First, need to create a BQ table, so we can store our message from Pub/Sub we send, below is the JSON and BQ Table assume we want to store the information.

{“id”: 100, “name”:”Smith James", url:”https://testsmithjames.com”,”age”:30,”price”:300,”desc”:”I like sell my arts.”}

PubSub Topic

Here, we try to create a topic via gcloud command line, 

To create a PubSub Topic

gcloud pubsub topics create test_topic_myname

In case, need to delete the topic, below command is how to delete a PubSub Topic

gcloud pubsub topics delete test_topic_myname

Create a Dataflow

Now, the following command example will create a dataflow job by using the template PubSub to BigQuery and will insert the new record to the Big Query table defined.

This command also expects the cloud bucket already exists.

gcloud dataflow jobs run ps-to-bq-test-topic-myname --gcs-location gs://dataflow-templates-us-central1/latest/PubSub_to_BigQuery --region us-central1 --staging-location gs://test-pubsub-name-topic/temp --parameters inputTopic=projects/test-dataflow-sql/topics/test_topic_myname,outputTableSpec=test-dataflow-sql:dataflow_sql_tutorial.test_pubsub_to_bq

Manually Publish PubSub Message

Let's test the PubSub Dataflow to BigQuery, go to the GCP Pub/Sub page, and paste the below Json, once click the publish button should see the new record in BigQuery table.

{
  "id": 100,
  "name": "smith james",
  "url": "https://testsmithjames.com",
  "age": 30,
  "price": 300,
  "desc": "I like sell my arts"
}

Send Pub/Sub Message from C#

Following is a sample code by using C# to send a message to the projecId and topicId.

TopicName topicName = TopicName.FromProjectTopic(ProjectId, TopicId);

PublisherClient publisher = await PublisherClient.CreateAsync(topicName);

SamplePubSubModel sampleModel = new()
{
                id = 304,
                name = "my name",
                url = "https://test-url",
                age = 40,
                price = 300,
                desc = "some desc"
};

await publisher.PublishAsync(JsonConvert.SerializeObject(sampleModel));

Above C# code require the Google.Cloud.PubSub.V1, but also need to authenticate then the code will successfully run.

Authenticating as a service account

Now, just run the C# code above, and you'll see the exception which requires providing the google credentials.
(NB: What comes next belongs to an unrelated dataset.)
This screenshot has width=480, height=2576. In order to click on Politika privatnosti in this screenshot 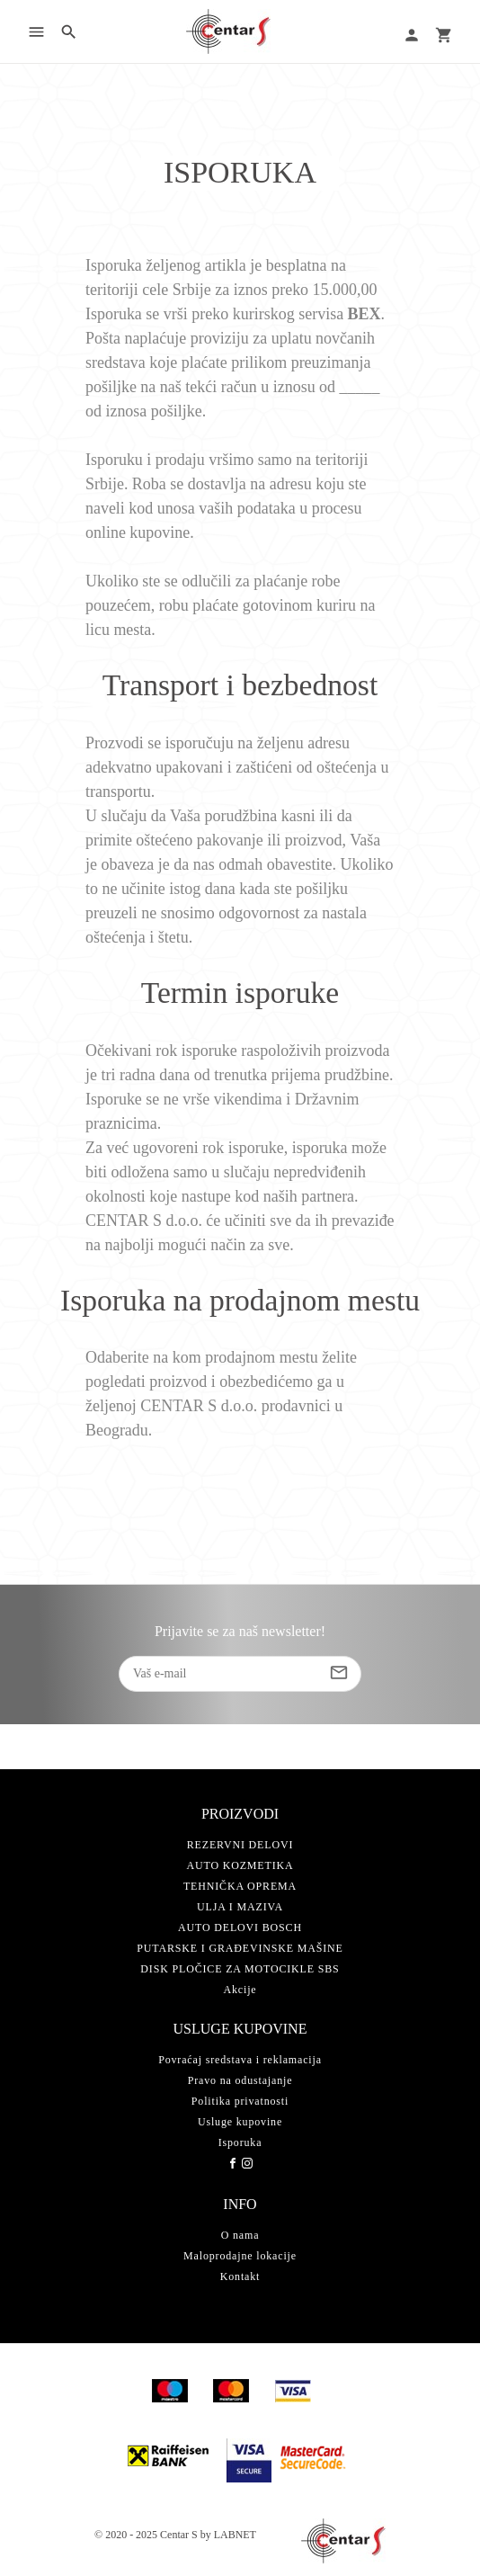, I will do `click(240, 2101)`.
There're a few ways to achieve this, what we're doing here is trying to create a service account that has permission to pub/sub message.

Once create a service account, make sure has the Role Pub/Sub Publisher.

Create a token and save the credential JSON file to the local, if you're using windows, run the below command. Now, after following the below command, might still see the credential error but, it might be fixed after restarting the windows.

set GOOGLE_APPLICATION_CREDENTIALS=key_path

Conclusion

Should be very easy to set up all processes, but might take some time on how the google application credentials especially if you're using windows.